Jaccard contacted the Union-News after learning of the abandoned baby at Baystate. He received a call at 1:50 a.m. yesterday on his agency's hotline from a "nervous and young" male near the Connecticut border who said he wanted to give up his girlfriend's baby. Jaccard, thinking the man was in Connecticut, told him it was OK for him to drop the baby off at the hospital.

"He said there was a hospital really close by," Jaccard said. "It was his intent to relinquish the baby into a safe haven program. If he didn't do what he did, I feel we'd be hearing a story that the baby had been found in a dumpster."

That is exactly what police, hospital staff and DSS are glad didn't happen. They all agreed the alternative could have been much worse. Twenty-one-year-old Amie Sorel of Ware is accused of choosing such an alternative.

Last week, police charged the young woman with manslaughter in the death of her son, Dante. They say she gave birth to the boy at her apartment in October, wrapped him in a towel and stuffed his body in a closet for a few days before tossing him into the Ware River. Sorel pleaded innocent to the charge. Yesterday, her pre-trial conference was rescheduled to March 8 and it was announced that a psychiatric evaluation had found her capable of standing trial.

Inside the Ware courtroom yesterday sat Michael D. and Jean L. Morrisey, a couple from Lexington who are with the Massachusetts chapter of the Bonnie Babies Foundation. The Australian-based foundation is an advocate of the proposed safe haven law for Massachusetts.

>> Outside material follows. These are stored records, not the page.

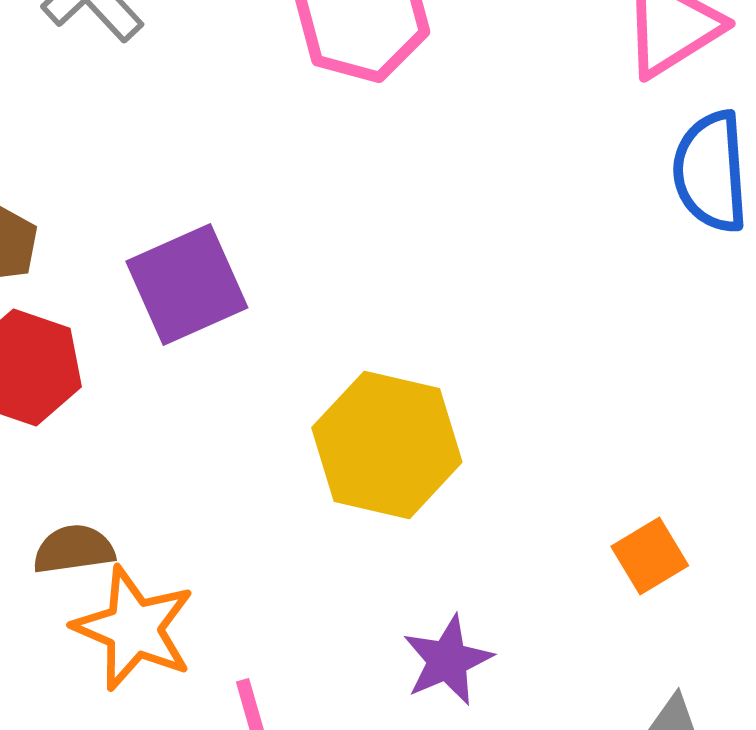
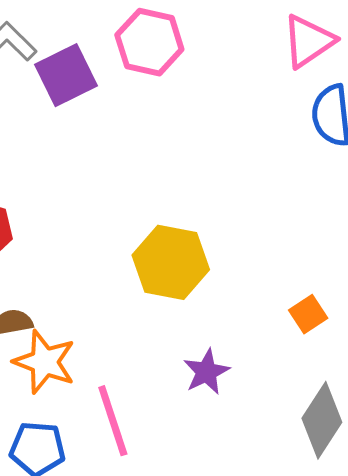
purple square: (187, 285) -> (66, 75), moved

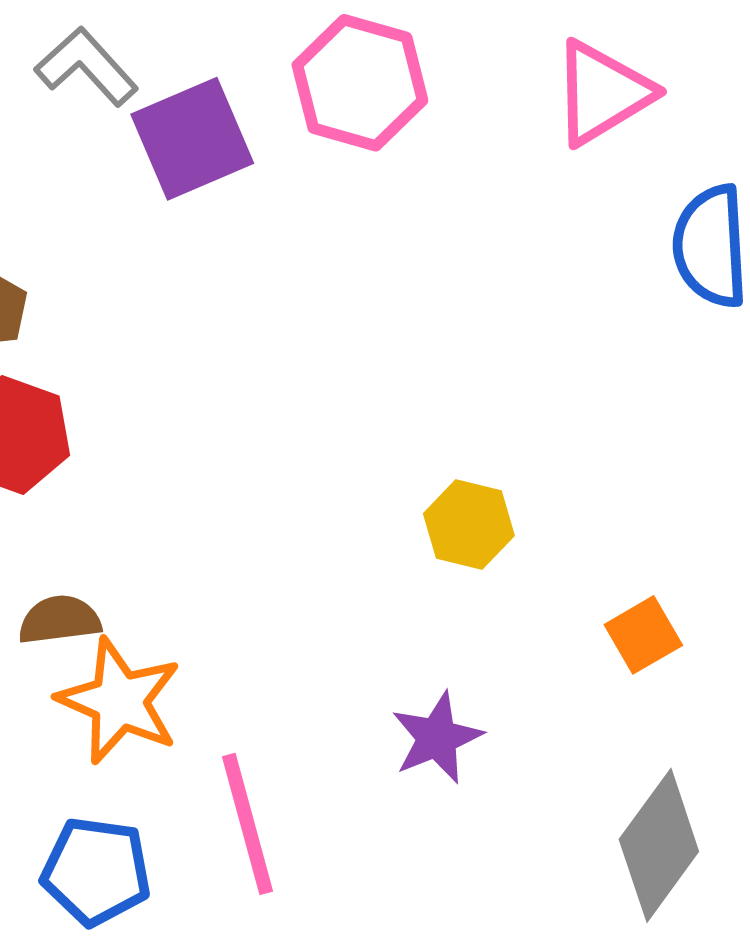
pink triangle: (308, 41) -> (602, 93), moved
yellow hexagon: (171, 262) -> (469, 525), moved, size x0.6

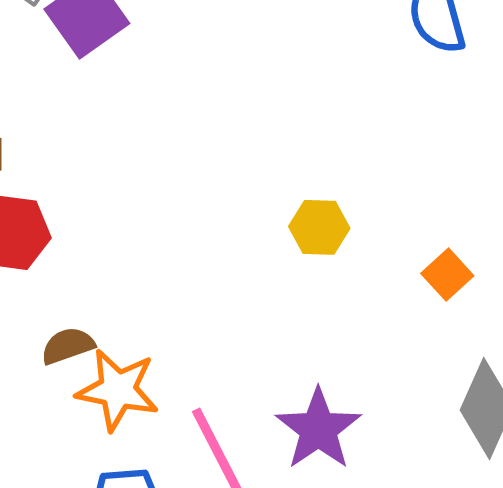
purple star: (437, 738) -> (318, 429), moved, size x1.4

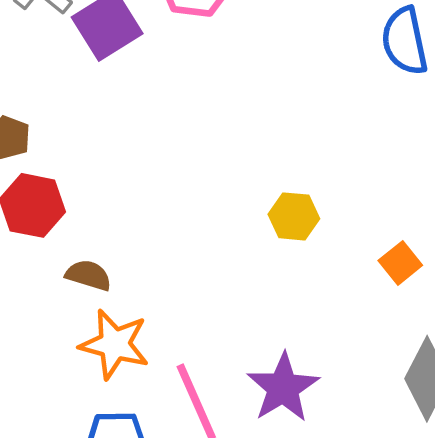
brown semicircle: (68, 346) -> (88, 275), moved, turned 33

"We're finding most of these cases are young women who have hidden their pregnancies and have panicked," Michael Morrisey said. "There could have been a good escape for this young lady (Sorel), but because of the inactivity of the Legislature it didn't happen."

State Rep. Benjamin Swan, D-Springfield, is co-sponsor of the safe haven bill that has sat in the House Ways and Means Committee for the past seven months.

"We have a reason to push it out of House Ways and Means," Swan said. "It will save human lives. If that young lady in Ware had had a safe haven situation, we might have had a baby that's alive."

It is the second time in five months the city of Springfield has had to deal with an abandoned baby. An infant was left on a pew at St. Catherine of Siena Church on Sept. 1. The mother never came forward and the tot is now in a pre-adoptive home chosen by DSS.

DSS said it deals with just a handful of abandoned babies each year.

"We were very grateful this baby was taken to a hospital where it could receive medical care," DSS spokeswoman Carol A. Yelverton said yesterday. "She looks great. She came in with a low body temperature, but she's fine now."

Yelverton said the baby will be in the hospital for a while. She urged the parents to come forward as soon as possible.

"It's the best opportunity to come forward if they've reconsidered," she said. "If the birth parents don't come forward, the baby will be placed in a pre-adoptive home."